WHAT TO WORK ON -
Reproduce the entire listing exactly as written, apart from its pictures.

========================

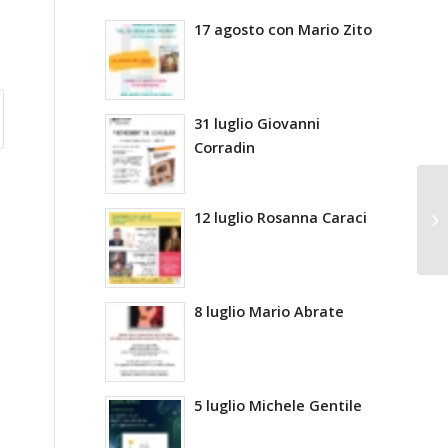
17 agosto con Mario Zito
31 luglio Giovanni
Corradin
12 luglio Rosanna Caraci
8 luglio Mario Abrate
5 luglio Michele Gentile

========================

TASK RESPONSE -
17 agosto con Mario Zito
31 luglio Giovanni
Corradin
12 luglio Rosanna Caraci
8 luglio Mario Abrate
5 luglio Michele Gentile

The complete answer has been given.